EXERCISE DETAILS. With no addition or omission, return the entries below.

DATA.
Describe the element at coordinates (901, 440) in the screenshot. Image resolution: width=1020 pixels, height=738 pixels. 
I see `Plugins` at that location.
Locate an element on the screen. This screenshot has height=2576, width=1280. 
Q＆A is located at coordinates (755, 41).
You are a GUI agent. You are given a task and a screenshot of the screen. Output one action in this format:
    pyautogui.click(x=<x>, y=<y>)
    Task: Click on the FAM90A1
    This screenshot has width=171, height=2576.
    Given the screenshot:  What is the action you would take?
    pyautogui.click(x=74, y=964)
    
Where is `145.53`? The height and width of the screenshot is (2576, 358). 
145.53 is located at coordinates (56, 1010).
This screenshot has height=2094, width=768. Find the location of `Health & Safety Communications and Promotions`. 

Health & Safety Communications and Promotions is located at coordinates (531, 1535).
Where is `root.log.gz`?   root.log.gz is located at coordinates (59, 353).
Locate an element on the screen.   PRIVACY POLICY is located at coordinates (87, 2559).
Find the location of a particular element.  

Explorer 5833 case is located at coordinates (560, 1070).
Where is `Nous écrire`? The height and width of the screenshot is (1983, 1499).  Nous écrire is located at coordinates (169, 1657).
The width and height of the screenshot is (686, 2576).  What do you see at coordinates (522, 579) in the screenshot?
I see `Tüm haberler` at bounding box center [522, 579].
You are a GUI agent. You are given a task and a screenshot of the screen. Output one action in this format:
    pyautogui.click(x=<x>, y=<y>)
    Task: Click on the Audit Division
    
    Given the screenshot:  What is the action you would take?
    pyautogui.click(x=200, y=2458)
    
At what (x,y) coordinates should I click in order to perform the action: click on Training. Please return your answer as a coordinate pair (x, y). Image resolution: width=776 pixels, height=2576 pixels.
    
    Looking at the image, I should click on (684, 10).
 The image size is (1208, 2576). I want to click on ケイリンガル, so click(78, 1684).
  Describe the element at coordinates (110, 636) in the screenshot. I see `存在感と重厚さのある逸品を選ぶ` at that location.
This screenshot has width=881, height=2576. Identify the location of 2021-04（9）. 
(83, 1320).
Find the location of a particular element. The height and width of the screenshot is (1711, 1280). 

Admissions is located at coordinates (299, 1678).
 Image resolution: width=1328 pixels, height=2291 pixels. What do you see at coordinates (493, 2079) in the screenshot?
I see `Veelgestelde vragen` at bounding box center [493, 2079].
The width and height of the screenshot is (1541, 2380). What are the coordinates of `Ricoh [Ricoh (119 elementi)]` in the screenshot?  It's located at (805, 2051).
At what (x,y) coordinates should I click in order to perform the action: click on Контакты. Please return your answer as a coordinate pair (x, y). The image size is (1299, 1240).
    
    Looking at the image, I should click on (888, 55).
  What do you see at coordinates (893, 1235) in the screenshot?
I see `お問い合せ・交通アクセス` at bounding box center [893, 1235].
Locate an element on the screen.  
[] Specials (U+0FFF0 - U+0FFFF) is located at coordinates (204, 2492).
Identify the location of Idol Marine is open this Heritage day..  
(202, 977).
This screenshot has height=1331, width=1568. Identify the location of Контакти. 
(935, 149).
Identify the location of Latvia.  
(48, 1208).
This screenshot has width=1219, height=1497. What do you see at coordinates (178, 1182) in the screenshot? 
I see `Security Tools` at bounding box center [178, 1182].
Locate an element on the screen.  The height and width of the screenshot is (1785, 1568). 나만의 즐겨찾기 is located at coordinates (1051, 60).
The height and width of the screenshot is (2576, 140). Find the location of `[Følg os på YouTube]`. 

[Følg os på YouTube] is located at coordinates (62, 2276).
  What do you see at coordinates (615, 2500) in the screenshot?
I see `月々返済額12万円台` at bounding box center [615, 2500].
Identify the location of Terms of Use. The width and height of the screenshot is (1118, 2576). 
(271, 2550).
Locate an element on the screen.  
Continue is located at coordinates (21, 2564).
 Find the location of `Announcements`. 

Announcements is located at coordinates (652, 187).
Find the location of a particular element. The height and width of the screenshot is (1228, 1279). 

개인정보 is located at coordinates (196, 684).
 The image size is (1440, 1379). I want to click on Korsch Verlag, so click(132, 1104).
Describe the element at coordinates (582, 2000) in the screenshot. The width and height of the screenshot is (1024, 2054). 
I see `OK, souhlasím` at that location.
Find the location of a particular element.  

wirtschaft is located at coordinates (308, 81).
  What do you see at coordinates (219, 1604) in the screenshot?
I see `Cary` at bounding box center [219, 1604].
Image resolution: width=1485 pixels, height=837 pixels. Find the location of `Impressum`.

TASK OUTPUT.
Describe the element at coordinates (901, 440) in the screenshot. Image resolution: width=1020 pixels, height=738 pixels. 
I see `Plugins` at that location.
Locate an element on the screen. This screenshot has height=2576, width=1280. 
Q＆A is located at coordinates (755, 41).
You are a GUI agent. You are given a task and a screenshot of the screen. Output one action in this format:
    pyautogui.click(x=<x>, y=<y>)
    Task: Click on the FAM90A1
    This screenshot has width=171, height=2576.
    Given the screenshot:  What is the action you would take?
    pyautogui.click(x=74, y=964)
    
Where is `145.53`? The height and width of the screenshot is (2576, 358). 
145.53 is located at coordinates (56, 1010).
This screenshot has height=2094, width=768. Find the location of `Health & Safety Communications and Promotions`. 

Health & Safety Communications and Promotions is located at coordinates (531, 1535).
Where is `root.log.gz`?   root.log.gz is located at coordinates (59, 353).
Locate an element on the screen.   PRIVACY POLICY is located at coordinates (87, 2559).
Find the location of a particular element.  

Explorer 5833 case is located at coordinates (560, 1070).
Where is `Nous écrire`? The height and width of the screenshot is (1983, 1499).  Nous écrire is located at coordinates (169, 1657).
The width and height of the screenshot is (686, 2576).  What do you see at coordinates (522, 579) in the screenshot?
I see `Tüm haberler` at bounding box center [522, 579].
You are a GUI agent. You are given a task and a screenshot of the screen. Output one action in this format:
    pyautogui.click(x=<x>, y=<y>)
    Task: Click on the Audit Division
    
    Given the screenshot:  What is the action you would take?
    pyautogui.click(x=200, y=2458)
    
At what (x,y) coordinates should I click in order to perform the action: click on Training. Please return your answer as a coordinate pair (x, y). Image resolution: width=776 pixels, height=2576 pixels.
    
    Looking at the image, I should click on (684, 10).
 The image size is (1208, 2576). I want to click on ケイリンガル, so click(78, 1684).
  Describe the element at coordinates (110, 636) in the screenshot. I see `存在感と重厚さのある逸品を選ぶ` at that location.
This screenshot has width=881, height=2576. Identify the location of 2021-04（9）. 
(83, 1320).
Find the location of a particular element. The height and width of the screenshot is (1711, 1280). 

Admissions is located at coordinates (299, 1678).
 Image resolution: width=1328 pixels, height=2291 pixels. What do you see at coordinates (493, 2079) in the screenshot?
I see `Veelgestelde vragen` at bounding box center [493, 2079].
The width and height of the screenshot is (1541, 2380). What are the coordinates of `Ricoh [Ricoh (119 elementi)]` in the screenshot?  It's located at (805, 2051).
At what (x,y) coordinates should I click in order to perform the action: click on Контакты. Please return your answer as a coordinate pair (x, y). The image size is (1299, 1240).
    
    Looking at the image, I should click on (888, 55).
  What do you see at coordinates (893, 1235) in the screenshot?
I see `お問い合せ・交通アクセス` at bounding box center [893, 1235].
Locate an element on the screen.  
[] Specials (U+0FFF0 - U+0FFFF) is located at coordinates (204, 2492).
Identify the location of Idol Marine is open this Heritage day..  
(202, 977).
This screenshot has height=1331, width=1568. Identify the location of Контакти. 
(935, 149).
Identify the location of Latvia.  
(48, 1208).
This screenshot has width=1219, height=1497. What do you see at coordinates (178, 1182) in the screenshot? 
I see `Security Tools` at bounding box center [178, 1182].
Locate an element on the screen.  The height and width of the screenshot is (1785, 1568). 나만의 즐겨찾기 is located at coordinates (1051, 60).
The height and width of the screenshot is (2576, 140). Find the location of `[Følg os på YouTube]`. 

[Følg os på YouTube] is located at coordinates (62, 2276).
  What do you see at coordinates (615, 2500) in the screenshot?
I see `月々返済額12万円台` at bounding box center [615, 2500].
Identify the location of Terms of Use. The width and height of the screenshot is (1118, 2576). 
(271, 2550).
Locate an element on the screen.  
Continue is located at coordinates (21, 2564).
 Find the location of `Announcements`. 

Announcements is located at coordinates (652, 187).
Find the location of a particular element. The height and width of the screenshot is (1228, 1279). 

개인정보 is located at coordinates (196, 684).
 The image size is (1440, 1379). I want to click on Korsch Verlag, so click(132, 1104).
Describe the element at coordinates (582, 2000) in the screenshot. The width and height of the screenshot is (1024, 2054). 
I see `OK, souhlasím` at that location.
Find the location of a particular element.  

wirtschaft is located at coordinates (308, 81).
  What do you see at coordinates (219, 1604) in the screenshot?
I see `Cary` at bounding box center [219, 1604].
Image resolution: width=1485 pixels, height=837 pixels. Find the location of `Impressum`.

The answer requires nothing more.